Monday, November 23, 2009

Tested

Today after yoga class, I picked my parents up at the Senior Center and took them to the doctor, where mom had a check up and blood test to get her medications refilled. There was a young doctor there, an intern. He was tall and good looking in an old-fashioned kind of way, with clear skin and a habit of blushing. He was friendly and had a good manner with mom, speaking directly to her, and she chattered away, batting her lashes and smiling at him, flirting.
After the appointment, I started to back out of the spot--it was a handicapped spot, the closest to our doctor's office, a score, I thought, when we pulled in, but it turned out to be a huge hassle. Well anyway, behind me, there were two cars going up and one coming down, and no room for me to go out to the street, so I had to go all the way up to the top of the parking facility, almost up to the roof, before I could find a spot to back out of and go down. That woman who wanted into my spot didn't have a handicapped sticker, and I am sure she found out she'd have to park elsewhere, after she insisted on making me drive in the wrong direction.
I get very very nervous backing out, especially since that big SUV hit me a few weeks ago and I had to get the car fixed, even though that wasn't my fault. Seeing how nervous and tentative I was, my father went ballistic and started yelling at me, and I yelled back, the worst possible thing when I am driving. Then, to make matters worse, someone collapsed at the exit, and a whole line of cars, including me, had to make a U-turn and go out a different way... more yelling, more ultimatums, nightmare. I have such a long history of terror in the car with my father, years when he was "teaching me to drive," but turned out to be making it impossible for me to get behind the wheel for about 30 years. He would pull my hair, kick me in the leg, scream in my ears, till I got out of the car and walked home.
As soon as we were out of that situation, things reverted to their usual state, and nothing more was said about driving, but I would have liked to have done better with that situation than I did. I'm disappointed in myself.

4 comments:

Lou said...

Robbi.

I am deeply disappointed that your FATHER did not fervently apologize to YOU for his behavior.

Robbi said...

Well Lou, I don't expect something different from him. He is still bipolar, after all, but I DO expect myself to deal differently with it, and not freak out. That's what I've been working on in therapy after all. No, he never apologized, and I just wanted to forget it.

liz said...

Robbi
Robbi,
ugh! awful! parking structures are dramatic enough.
here is a quote I found while tiding up...sort of, today.
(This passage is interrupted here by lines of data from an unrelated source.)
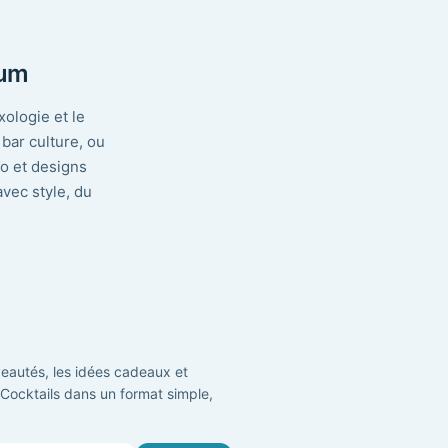
ium
xologie et le
bar culture, ou
io et designs
avec style, du
eautés, les idées cadeaux et
t Cocktails dans un format simple,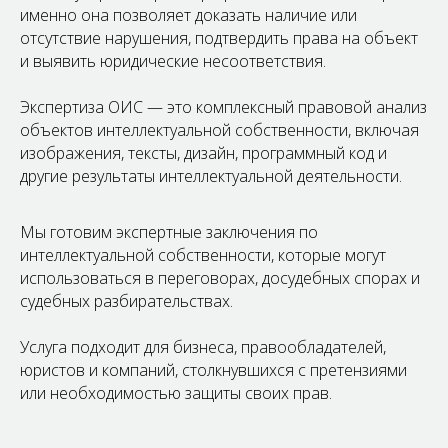
именно она позволяет доказать наличие или
отсутствие нарушения, подтвердить права на объект
и выявить юридические несоответствия.
Экспертиза ОИС — это комплексный правовой анализ
объектов интеллектуальной собственности, включая
изображения, тексты, дизайн, программный код и
другие результаты интеллектуальной деятельности.
Мы готовим экспертные заключения по
интеллектуальной собственности, которые могут
использоваться в переговорах, досудебных спорах и
судебных разбирательствах.
Услуга подходит для бизнеса, правообладателей,
юристов и компаний, столкнувшихся с претензиями
или необходимостью защиты своих прав.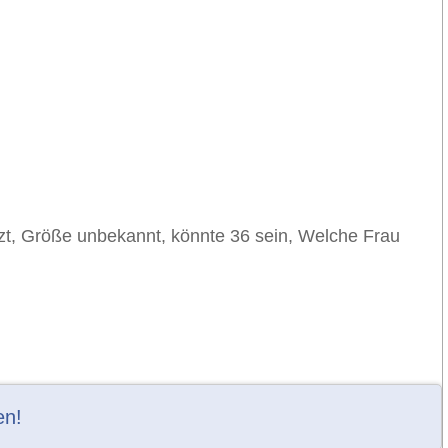
tzt, Größe unbekannt, könnte 36 sein, Welche Frau
en!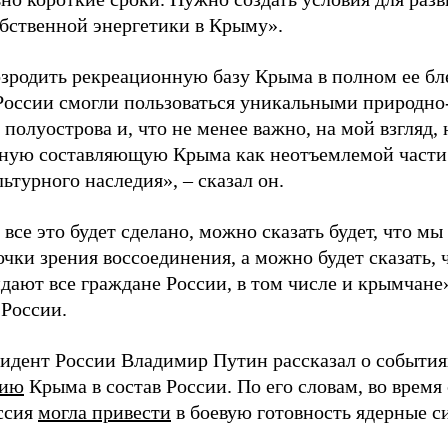
бственной энергетики в Крыму».
зродить рекреационную базу Крыма в полном ее бле
России смогли пользоваться уникальными природн
полуострова и, что не менее важно, на мой взгляд,
ную составляющую Крыма как неотъемлемой части
ьтурного наследия», – сказал он.
 все это будет сделано, можно сказать будет, что м
очки зрения воссоединения, а можно будет сказать, 
идают все граждане России, в том числе и крымчане
 России.
зидент России Владимир Путин рассказал о события
нию
Крыма в состав России. По его словам, во врем
ссия
могла привести
в боевую готовность ядерные с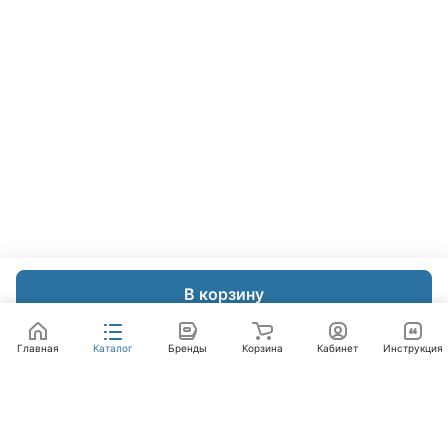
В корзину
Главная
Каталог
Бренды
Корзина
Кабинет
Инструкция
Интернет-магазин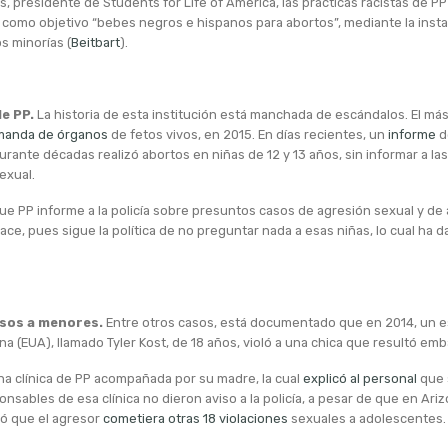
, presidente de Students for Life of America, las prácticas racistas de P
e como objetivo “bebes negros e hispanos para abortos”, mediante la insta
s minorías (
Beitbart
).
de PP.
La historia de esta institución está manchada de escándalos. El má
manda de órganos
de fetos vivos, en 2015. En días recientes, un
informe
d
urante décadas realizó abortos en niñas de 12 y 13 años, sin informar a la
exual.
ue PP informe a la policía sobre presuntos casos de agresión sexual y de
ace, pues sigue la política de no preguntar nada a esas niñas, lo cual ha d
usos a menores.
Entre otros casos, está documentado que en 2014, un e
na (EUA), llamado Tyler Kost, de 18 años, violó a una chica que resultó em
na clínica de PP acompañada por su madre, la cual
explicó al personal
que s
onsables de esa clínica no dieron aviso a la policía, a pesar de que en Ari
ió que el agresor
cometiera otras 18 violaciones
sexuales a adolescentes.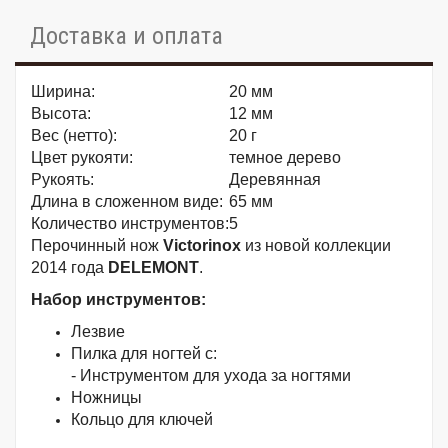
Доставка и оплата
Ширина:
20 мм
Высота:
12 мм
Вес (нетто):
20 г
Цвет рукояти:
темное дерево
Рукоять:
Деревянная
Длина в сложенном виде:
65 мм
Количество инструментов:
5
Перочинный нож
Victorinox
из новой коллекции
2014 года
DELEMONT
.
Набор инструментов:
Лезвие
Пилка для ногтей с:
- Инструментом для ухода за ногтями
Ножницы
Кольцо для ключей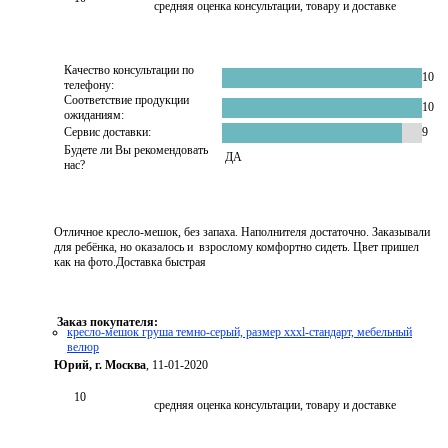
средняя оценка консультации, товару и доставке
Качество консультации по
10
телефону:
Соответствие продукции
10
ожиданиям:
Сервис доставки:
9
Будете ли Вы рекомендовать
ДА
нас?
Отличное кресло-мешок, без запаха. Наполнителя достаточно. Заказывали
для ребёнка, но оказалось и взрослому комфортно сидеть. Цвет пришел
как на фото.Доставка быстрая
Заказ покупателя:
кресло-мешок груша темно-серый, размер xххl-стандарт, мебельный
велюр
Юрий, г. Москва
, 11-01-2020
10
средняя оценка консультации, товару и доставке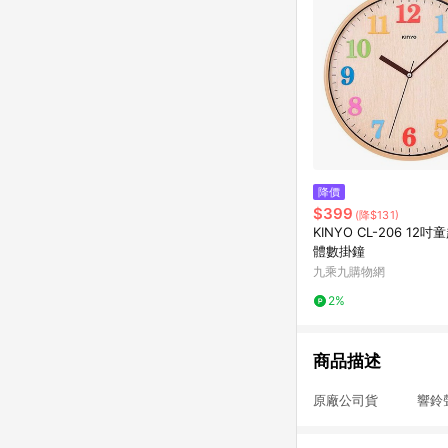
降價
$399
(降$131)
KINYO CL-206 12
體數掛鐘
九乘九購物網
2%
商品描述
原廠公司貨 響鈴聲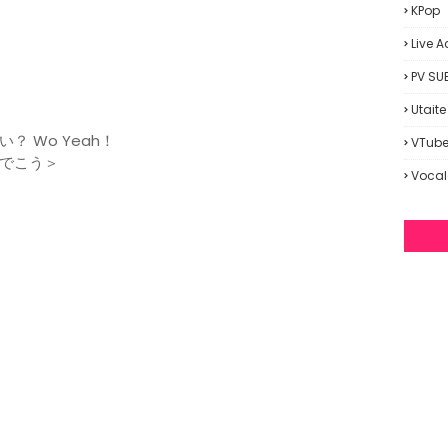
KPop
Live A
PV SU
Utaite
 Wo Yeah！
VTube
でこう＞
Vocal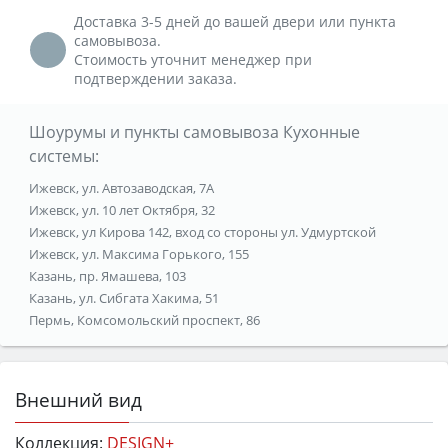
Доставка 3-5 дней до вашей двери или пункта
самовывоза.
Стоимость уточнит менеджер при
подтверждении заказа.
Шоурумы и пункты самовывоза Кухонные
системы:
Ижевск, ул. Автозаводская, 7А
Ижевск, ул. 10 лет Октября, 32
Ижевск, ул Кирова 142, вход со стороны ул. Удмуртской
Ижевск, ул. Максима Горького, 155
Казань, пр. Ямашева, 103
Казань, ул. Сибгата Хакима, 51
Пермь, Комсомольский проспект, 86
Внешний вид
Коллекция:
DESIGN+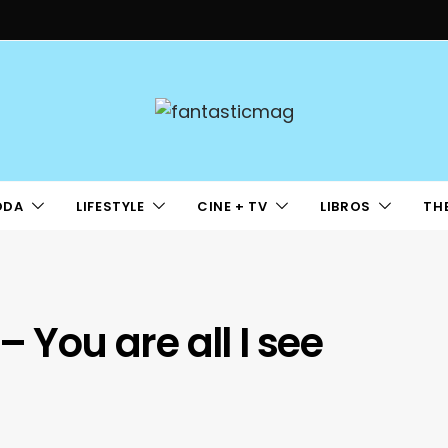
ODA
LIFESTYLE
CINE + TV
LIBROS
TH
– You are all I see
"pRomisE ME you'll always REMEMbER:
you'RE bRavER thaN you bEliEvE, and stRoNGER thaN you sEEM and smaRTER than you thiNK."
-chRistoPHER Robin to PooH

just cos your Dad piled on you doesn't mean you should join in and pile on yourself!

Robbi said...

It's just that I shouldn't take the bait. My therapy is supposed to have taught me not to, to look dispassionately at what is happening and understand my reactions, my feelings, but it is hard to do that when you're in the middle of them. If I can understand why I feel anxious, I won't feel anxious anymore, and if I don't feel anxious, I won't drive like that.